Publication Date December 10, 2019

California Threats Jump from Fires to Floods as Wet Season Hits

United States
Firefighters search for people trapped in mudslide debris in Montecito, California in 2018.

Signals Summary: Rising temperatures due to climate change are causing California snowpack to melt earlier and faster, which lowers streamflow later in the spring and summer, making droughts more common

Article Excerpt: California’s climate threats could soon be jumping from wildfires and blackouts to floods and mudslides as the wet season kicks into gear.

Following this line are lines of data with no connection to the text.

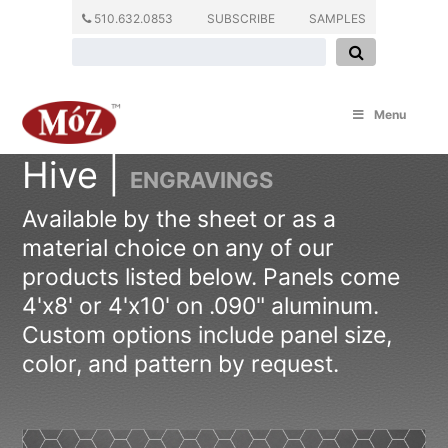
510.632.0853
SUBSCRIBE
SAMPLES
Menu
Hive |
ENGRAVINGS
Available by the sheet or as a
material choice on any of our
products listed below. Panels come
4'x8' or 4'x10' on .090" aluminum.
Custom options include panel size,
color, and pattern by request.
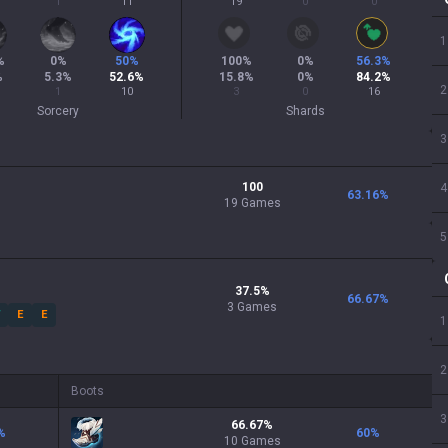
1
11
19
0
0
1
%
0
%
50
%
100
%
0
%
56.3
%
%
5.3
%
52.6
%
15.8
%
0
%
84.2
%
2
1
10
3
0
16
Sorcery
Shards
3
100
4
63.16
%
19 Games
5
37.5
%
66.67
%
3
Games
W
E
E
1
2
Boots
3
66.67
%
%
60
%
10
Games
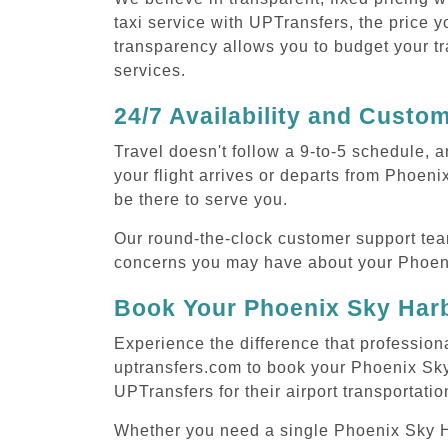
taxi service with UPTransfers, the price y
transparency allows you to budget your tr
services.
24/7 Availability and Custo
Travel doesn't follow a 9-to-5 schedule,
your flight arrives or departs from Phoen
be there to serve you.
Our round-the-clock customer support tea
concerns you may have about your Phoeni
Book Your Phoenix Sky Harb
Experience the difference that profession
uptransfers.com to book your Phoenix Sky
UPTransfers for their airport transportati
Whether you need a single Phoenix Sky Harb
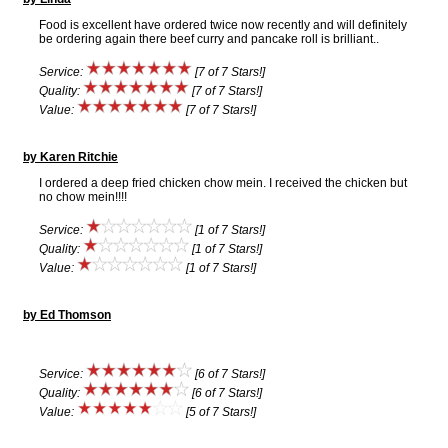
Food is excellent have ordered twice now recently and will definitely
be ordering again there beef curry and pancake roll is brilliant..
Service:
[7 of 7 Stars!]
Quality:
[7 of 7 Stars!]
Value:
[7 of 7 Stars!]
by Karen Ritchie
I ordered a deep fried chicken chow mein. I received the chicken but
no chow mein!!!!
Service:
[1 of 7 Stars!]
Quality:
[1 of 7 Stars!]
Value:
[1 of 7 Stars!]
by Ed Thomson
Service:
[6 of 7 Stars!]
Quality:
[6 of 7 Stars!]
Value:
[5 of 7 Stars!]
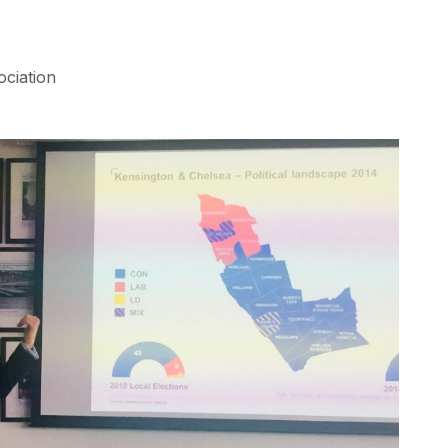
ociation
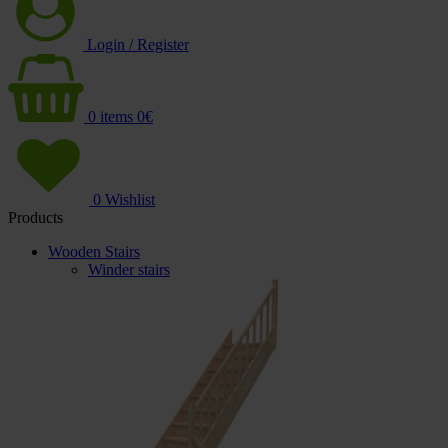
Login / Register
0
items
0
€
0
Wishlist
Products
Wooden Stairs
Winder stairs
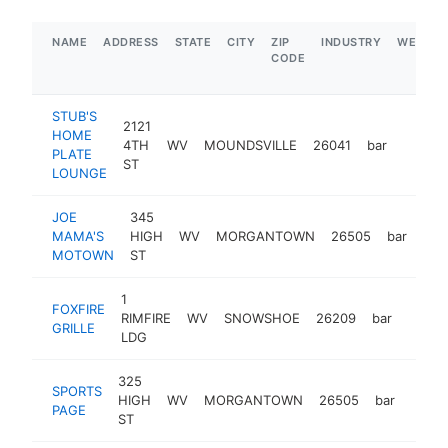
NAME
ADDRESS
STATE
CITY
ZIP
INDUSTRY
WEBSIT
CODE
STUB'S
2121
HOME
4TH
WV
MOUNDSVILLE
26041
bar
https:
$1M
PLATE
ST
LOUNGE
JOE
345
MAMA'S
HIGH
WV
MORGANTOWN
26505
bar
htt
$
MOTOWN
ST
1
FOXFIRE
RIMFIRE
WV
SNOWSHOE
26209
bar
https:
$1
GRILLE
LDG
325
SPORTS
HIGH
WV
MORGANTOWN
26505
bar
-
$1
PAGE
ST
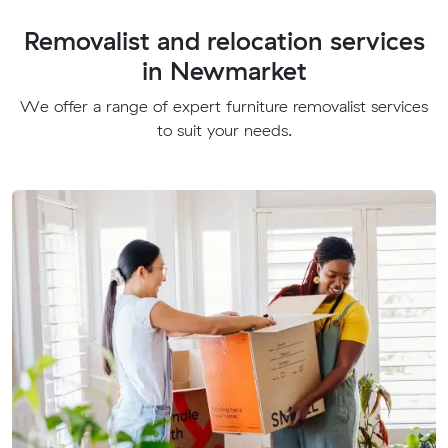
Removalist and relocation services
in Newmarket
We offer a range of expert furniture removalist services
to suit your needs.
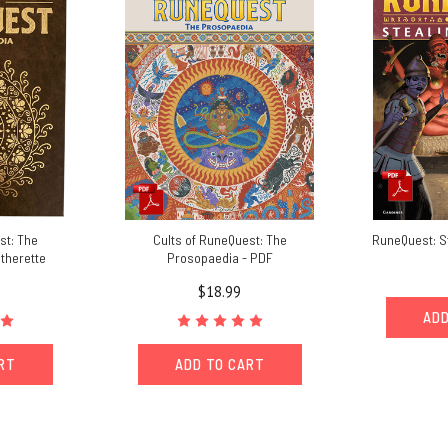
st: The
Cults of RuneQuest: The
RuneQuest: St
therette
Prosopaedia - PDF
$18.99
ADD
ART
ADD TO CART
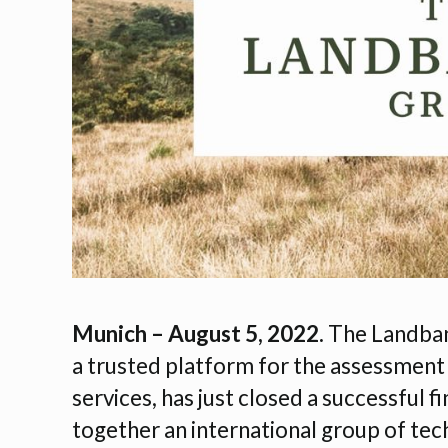
Munich – August 5, 2022.
The Landbank
a trusted platform for the assessment
services, has just closed a successful 
together an international group of tec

“California has always been a land of extremes, it has just got a lot worse in recent years,” said Peter Gleick, co-founder of the Pacific Institute, a non-profit that studies climate issues. “We seem to segue right from fire season into either drought or flood, with nothing in between.”


Warm winter storms can “release a whole lot of water,” Fogg said in a telephone interview. “And that’s where we get the flood hazards downstream, especially in the Central Valley and coastal basins.” Meanwhile, early release from the snow pack means less water available when summer hits, raising drought risks.


Climate change has made a mark on California’s water cycle, Fogg said. But research is underway looking at how best to deal with storms that bring more rain than snow. One potential solution is to capture the water flowing out of the mountains, and use it to recharge aquifers in the central and southern part of the state.